From Libby’s end of the call, I can hear familiar locker slams (my heart speed racing in auto-response), and Libby says, “I’ve only got a sec before last period’s over, but I’m so proud of you. Like, beyond. I’m in the science lab hallway, and several people, in fact, are asking me why I’m jumping up and down, and
I’m not telling them
.” She’s yelling by the end.

Jordan Rylance comes out of the audition room and sits down next to his leopard-coated mother, who is eyeing me, appropriately, like I’m a gazelle who she’s
going to drag into a tree and chew the head off of.

“It’s been nutso, that’s for sure. My mom showed up
drunk
to my aunt’s this morning—not kidding.” For some reason I say this loudly enough for Mrs. Rylance to hear. Like it’s a badge of honor.

“What happened in the
audition
?” Libby always knows how to skip through the murk of a story.

“I met the director, and they made me do my monologue, and—get this—I did the bus speech from the Greyhound Station. And they
loved
the—I think they said—‘the sense of immediacy and place,’ which sounds amazing, whatever it means.”

“It means I’m an incredible writer and you should always perform my monologues,” Libby says, and some girl passes her in school and calls her a fat-girl name and Libby doesn’t even respond to her, that’s how into this conversation she is. (I don’t have the heart to tell Libby I ended up changing parts of her Greyhound monologue. To make it my own.) “It means,” she continues, “I’m meant to be your speechwriter when you run for President of New York.”

“I can’t disagree, Ms. Libby Jones.”

“Did you do the scenes again? Did they ask you to read the sides?”

“Yes, only this time I read for E.T.! For E.T. the alien! That’s the crazy part. I did all these wacked-out lip trills and blips and blops.”

“Like from our animal seminar?” Libby says.


Exactly
like that. I channeled the duck you made me play when we were working on lowering my center of gravity. And, in fact, the director told me to pull it
back
, that I was so physically expressive, I’d have to make sure I didn’t actually kill anyone.”

“Rock star.”

“And they asked if I was afraid of enclosed spaces, because the makeup and bodysuit for E.T. is evidently going to be very, very thick, and I laughed and said, ‘Enclosed
spaces
? I’ve practically lived in toilets and lockers for the last three years. I have highly developed, like, cooling-off mechanisms and am perhaps even
more
comfortable being compressed, than not.’ And then I lied and said I was going Trick-or-Treating as a Mummy, tonight, for that very reason, and they all howled.”

I can almost hear Libby shaking her head in disbelief. “Rock star, Natey. Boss Rock star. So what’s next?”

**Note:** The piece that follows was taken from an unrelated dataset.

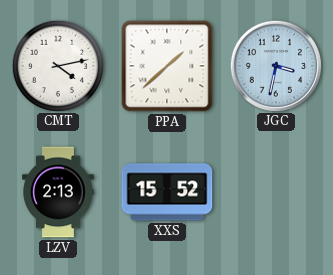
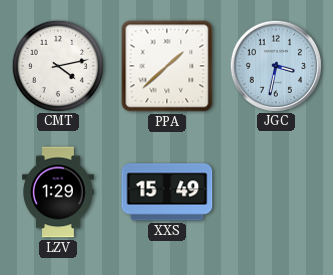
LZV: 2:13 -> 1:29
XXS: 15:52 -> 15:49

“Well, they just—thanks, Aunt Heidi”—I uncap the Vitamin Water and inhale it—“asked me to wait in the hall while the team talks things over.”

“Eeeeek! Hot
Doonesbury
, Nate.” (A musical based upon a famed political cartoon your grandparents read; big ol’ bomb.)

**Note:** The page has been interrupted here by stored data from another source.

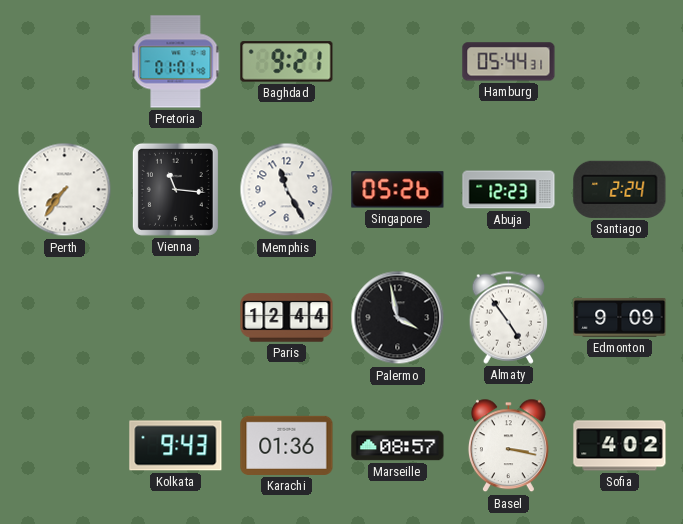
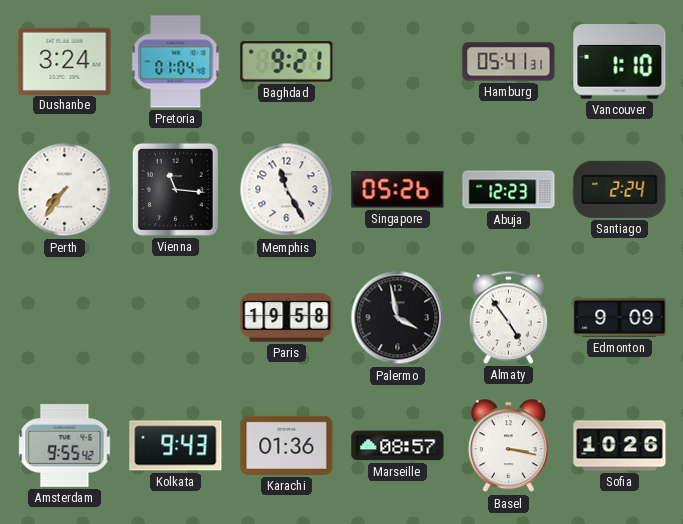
Dushanbe: none -> 3:24
Pretoria: 01:01 -> 01:04
Hamburg: 05:44 -> 05:41
Vancouver: none -> 1:10
Paris: 12:44 -> 19:58
Amsterdam: none -> 9:55
Sofia: 4:02 -> 10:26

A clanking school bell rings all the way through
the phone, nailing my eardrum, and Libby says, “Stay with me. I’m going to sit in the front of the school bus with the losers, and keep talking to you.”

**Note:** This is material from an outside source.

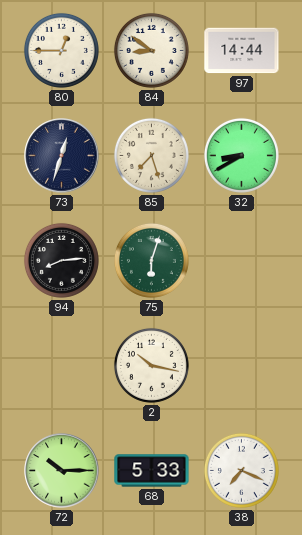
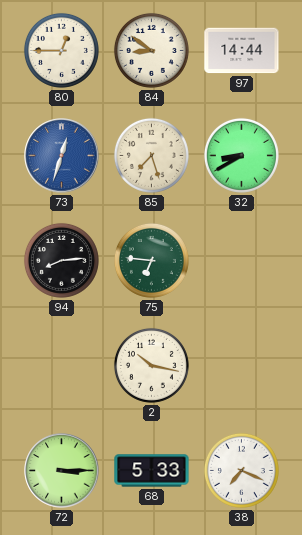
73 dial: navy -> blue
75: 6:03 -> 6:46
72: 10:15 -> 3:15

For the record, Libby always sits at the front of the bus, being, as am I, a loser.

“There’s news here, too, Natey-pants.”

“Shoot, cowgirl.” I’m trying on all sorts of personas today. Wild West Nate! Feels great. Somebody get me a pen: I’ve even got some ideas for a new autograph.

“James Madison, the boy zero—you with me?” Libby says.

“Yes’m?”

“—tried to plant a stink bomb in the faculty bathroom today,
but
one of his stupid Bills of Rights got the prank wrong. He bought the whole package, allegedly, in West Virginia—”

“Well, there’s trouble right there.”

When you’re from Jankburg, PA, West Virginia is the only thing you can feel even remotely superior to.

“And James lit a
firecracker
instead of a
stink bomb
. Like, a big, pink, bursting-in-the-sky firecracker.”

“Holy
Doonesbury
!”

“And turns out Mr. Skinner was in the faculty john dropping a deuce, and the firecracker rolled underneath the stalls and practically burned his ta-ta off.”

“No way!”

The casting people come out and walk right over to
Jordan Rylance, and his mother stands up and thrusts her breasts so hard into Rex Rollins’s face, I think she’s actually going to break his nose. I put the phone by my side and watch as Rex shakes Jordan’s hand.